11. Statement: $\mathbb{N}$ is well-ordered.

Proof: Let X ⊂ $\mathbb{N}$ have no least element. If 0 Є $\mathbb{N}$, then X will have a least element and we would be done. Now suppose 0 is not an element in $\mathbb{N}$, thus, 1 cannot be an element in $\mathbb{N}$, and n-1 is not an element in $\mathbb{N}$. If n Є X under these assumptions, then X would have a least element. So, n is not an element in $\mathbb{N}$ for every n Є $\mathbb{N}$. Therefore, X=∅, but $\mathbb{N}$ is not the empty set. Hence, $\mathbb{N}$ has a least element and is thus well-ordered. ∎

(Prof Simmons, 2-25-15): This is on the right track (showing that a subset of $\mathbb{N}$ with no least element is empty).
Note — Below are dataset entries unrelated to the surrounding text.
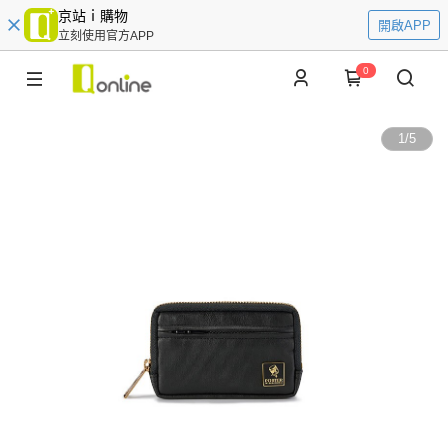
京站ｉ購物
開啟APP
立刻使用官方APP
0
1
/
5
The induction is a bit unclear: 1 and $n-1$ not belonging to $X$ isn't sufficient to show $n\notin X$; you need that every element less than $n$ not belong to $X$. You should also explain what $n$ is (an arbitrary natural number used for induction) when you first use it. The last line is problematic; having a least element doesn't make a set well ordered.

Comments - Andrew Furash

For 12, you have the right idea, but your number 1 is already an incorrect statement. You need to start with something that is correct and conclude with something incorrect.

13 looks good!